Adsorption and Nitrogen Isotope Exchange on Metallic Osmium Catalysts

Abstract

Osmium catalysts prepared by decomposition‐reduction of ammonium osmium chloride with hydrogen at 573°K show activated adsorption of hydrogen from 80 to 537°K. At the lowest temperature the adsorption is in part van der Waals adsorption. Van der Waals adsorption of nitrogen on the same catalyst decreases continuously from 80°K. The nitrogen isobar at 1 atmos. pressure shows a minimum at 350°K and then shows increasing adsorption to a maximum at 428°K. The increase is attributed to activated adsorption of nitrogen which velocity measurements confirm. From a nitrogen adsorption isotherm at 80°K the area per gram of catalyst is computed to be 30.8 square meters.
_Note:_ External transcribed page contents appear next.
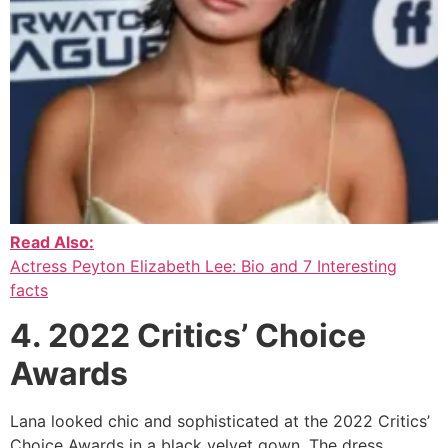
Read Also:
Actress Peyton Elizabeth Lee: Bio and 7 Interesting
facts
4. 2022 Critics’ Choice
Awards
Lana looked chic and sophisticated at the 2022 Critics’
Choice Awards in a black velvet gown. The dress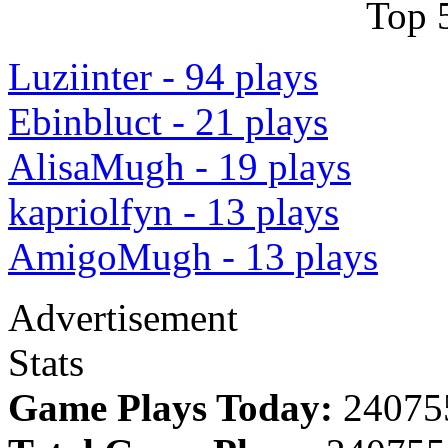
Top 
Luziinter - 94 plays
Ebinbluct - 21 plays
AlisaMugh - 19 plays
kapriolfyn - 13 plays
AmigoMugh - 13 plays
Advertisement
Stats
Game Plays Today:
24075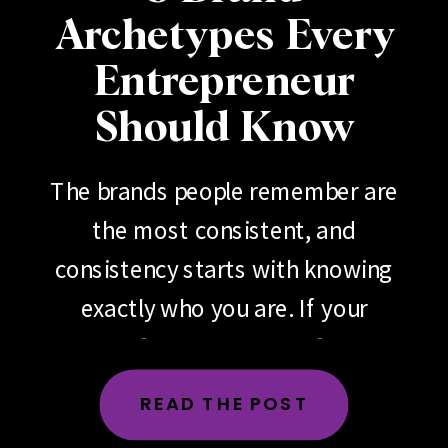
Archetypes Every
Entrepreneur
Should Know
The brands people remember are
the most consistent, and
consistency starts with knowing
exactly who you are. If your
brand feels scattered, if your
messaging changes depending
READ THE POST
on the day, the platform or the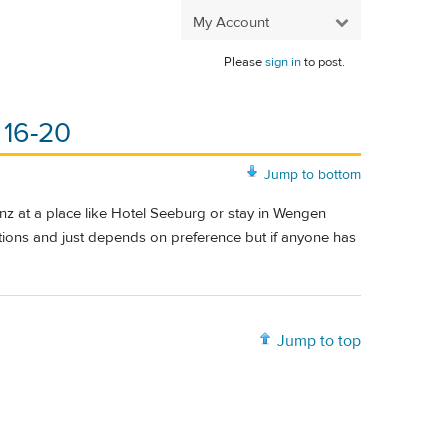
My Account
Please
sign in
to post.
 16-20
Jump to bottom
enz at a place like Hotel Seeburg or stay in Wengen
ions and just depends on preference but if anyone has
Jump to top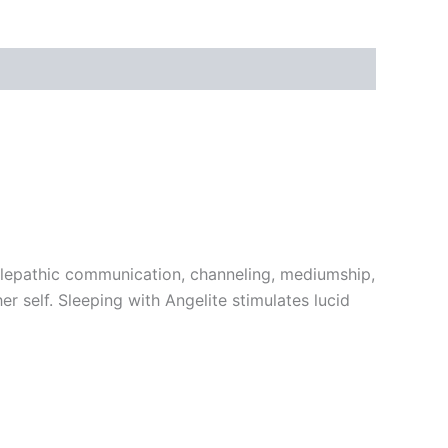
 telepathic communication, channeling, mediumship,
r self. Sleeping with Angelite stimulates lucid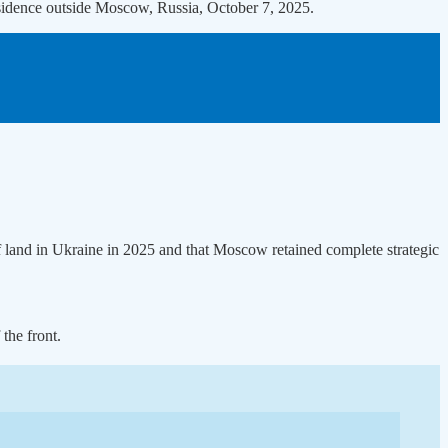
residence outside Moscow, Russia, October 7, 2025.
 land in Ukraine in 2025 and that Moscow retained complete strategic
the front.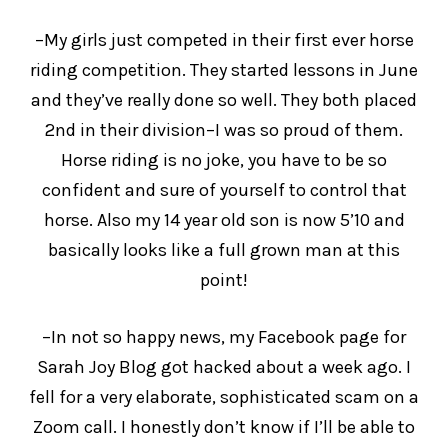
–My girls just competed in their first ever horse
riding competition. They started lessons in June
and they’ve really done so well. They both placed
2nd in their division–I was so proud of them.
Horse riding is no joke, you have to be so
confident and sure of yourself to control that
horse. Also my 14 year old son is now 5’10 and
basically looks like a full grown man at this
point!
–In not so happy news, my Facebook page for
Sarah Joy Blog got hacked about a week ago. I
fell for a very elaborate, sophisticated scam on a
Zoom call. I honestly don’t know if I’ll be able to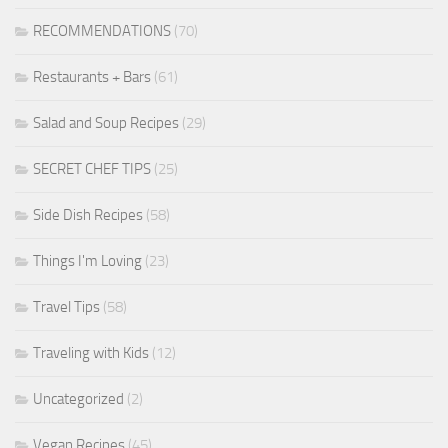
RECOMMENDATIONS
(70)
Restaurants + Bars
(61)
Salad and Soup Recipes
(29)
SECRET CHEF TIPS
(25)
Side Dish Recipes
(58)
Things I'm Loving
(23)
Travel Tips
(58)
Traveling with Kids
(12)
Uncategorized
(2)
Vegan Recipes
(45)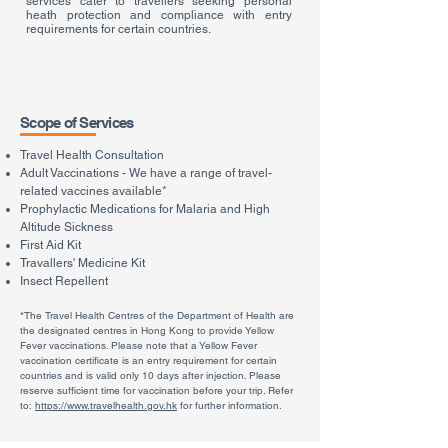
services cater to travellers seeking personal
heath protection and compliance with entry
requirements for certain countries.
Scope of Services
Travel Health Consultation
Adult Vaccinations
- We have a range of travel-
related vaccines available*
Prophylactic Medications for Malaria and High
Altitude Sickness
First Aid Kit
Travallers' Medicine Kit
Insect Repellent
*The Travel Health Centres of the Department of Health are
the designated centres in Hong Kong to provide Yellow
Fever vaccinations. Please note that a Yellow Fever
vaccination certificate is an entry requirement for certain
countries and is valid only 10 days after injection. Please
reserve sufficient time for vaccination before your trip. Refer
to:
https://www.travelhealth.gov.hk
for further information.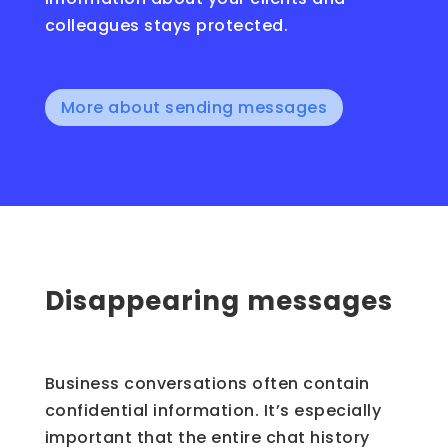
colleagues stays protected.
More about sending messages
Disappearing messages
Business conversations often contain
confidential information. It’s especially
important that the entire chat history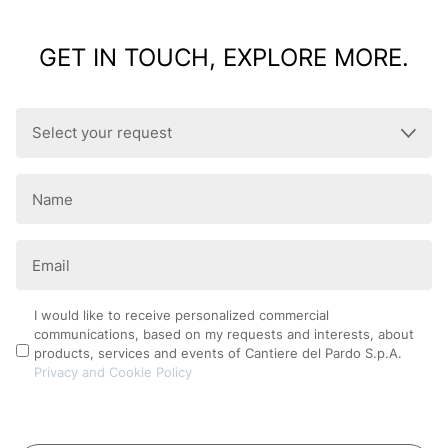
GET IN TOUCH, EXPLORE MORE.
Select
your
request
Name
(Required)
(Required)
Email
(Required)
Privacy
I would like to receive personalized commercial
communications, based on my requests and interests, about
Policy
products, services and events of Cantiere del Pardo S.p.A.
Privacy and Cookie Policy
CAPTCHA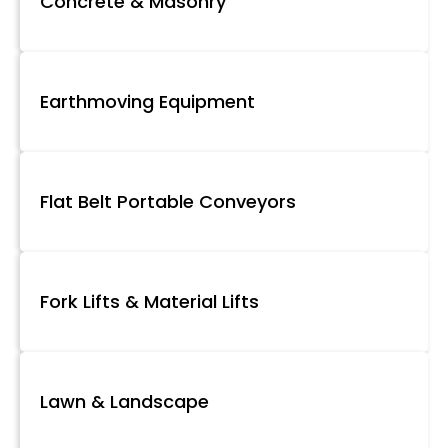
Concrete & Masonry
Earthmoving Equipment
Flat Belt Portable Conveyors
Fork Lifts & Material Lifts
Lawn & Landscape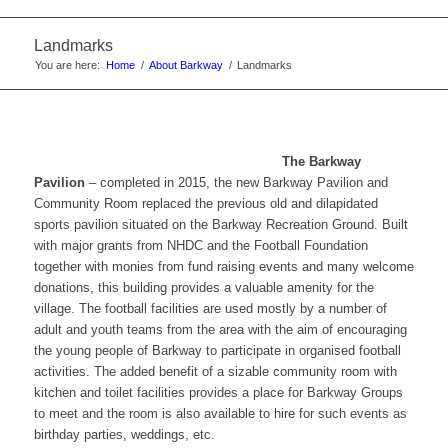
website
Landmarks
You are here:
Home
/
About Barkway
/
Landmarks
The Barkway
Pavilion
– completed in 2015, the new Barkway Pavilion and
Community Room replaced the previous old and dilapidated
sports pavilion situated on the Barkway Recreation Ground. Built
with major grants from NHDC and the Football Foundation
together with monies from fund raising events and many welcome
donations, this building provides a valuable amenity for the
village. The football facilities are used mostly by a number of
adult and youth teams from the area with the aim of encouraging
the young people of Barkway to participate in organised football
activities. The added benefit of a sizable community room with
kitchen and toilet facilities provides a place for Barkway Groups
to meet and the room is also available to hire for such events as
birthday parties, weddings, etc.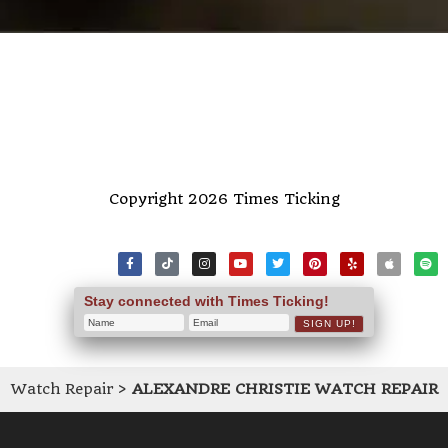
Copyright 2026 Times Ticking
Stay connected with Times Ticking!
Watch Repair
>
ALEXANDRE CHRISTIE WATCH REPAIR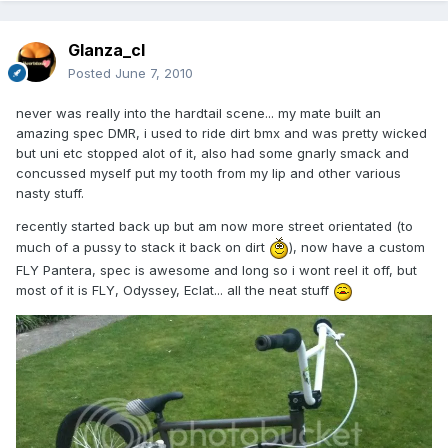
Glanza_cl
Posted
June 7, 2010
never was really into the hardtail scene... my mate built an
amazing spec DMR, i used to ride dirt bmx and was pretty wicked
but uni etc stopped alot of it, also had some gnarly smack and
concussed myself put my tooth from my lip and other various
nasty stuff.
recently started back up but am now more street orientated (to
much of a pussy to stack it back on dirt
), now have a custom
FLY Pantera, spec is awesome and long so i wont reel it off, but
most of it is FLY, Odyssey, Eclat... all the neat stuff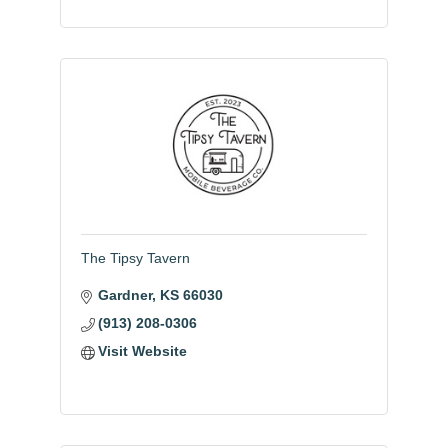
The Tipsy Tavern
Gardner
KS
66030
(913) 208-0306
Visit Website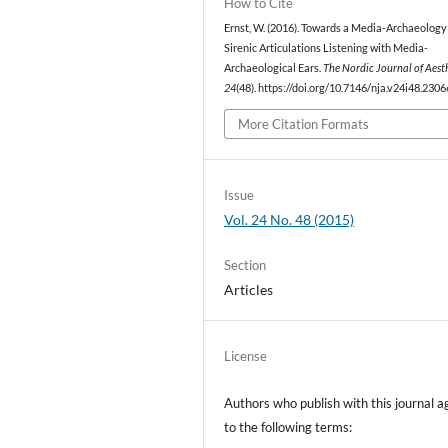
How to Cite
Ernst, W. (2016). Towards a Media-Archaeology
Sirenic Articulations Listening with Media-
Archaeological Ears.
The Nordic Journal of Aest
24
(48). https://doi.org/10.7146/nja.v24i48.2306
More Citation Formats
Issue
Vol. 24 No. 48 (2015)
Section
Articles
License
Authors who publish with this journal a
to the following terms:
Only 4 percent of this area is covered at 1 atmos. pressure by nitrogen at 428°K. The nitrogen adsorption is less than 10 percent of the hydrogen adsorption at 1 atmos. pressure in the temperature range of 273–573°K. Such osmium catalysts show progressive sintering when heated at 673°K. The nitrogen isotope exchange reaction N₂²⁸+N₂³⁰ = 2N₂²⁹ on these catalysts is just measurable at 473°K and very rapid at 573°K, with an activation energy of 21.8 kcal. The reaction is not second‐order and is measurably inhibited by even 3 percent of hydrogen in the gas. With hydrogen concentrations of 50 percent and upwards there is no measurable exchange at 550°K. Oxygen poisons the exchange reaction which has an activation energy of 26 kcal. on the poisoned catalyst. Ammonia decomposes on the catalyst at 573°K at least 6 times as fast as the exchange reaction occurs, yielding an N₂ : 3H₂ mixture. The data on exchange point to a mechanism in which the slow process is the migration of atomically bound nitrogen on a surface on which active centers are few. Repeated adsorption and desorption of nitrogen from configurationally more complex active centers is a possible alternative mechanism for the exchange. Experiment cannot yet decide whether the breaking of bonds in the adsorption of the nitrogen molecule is the rate‐determining process.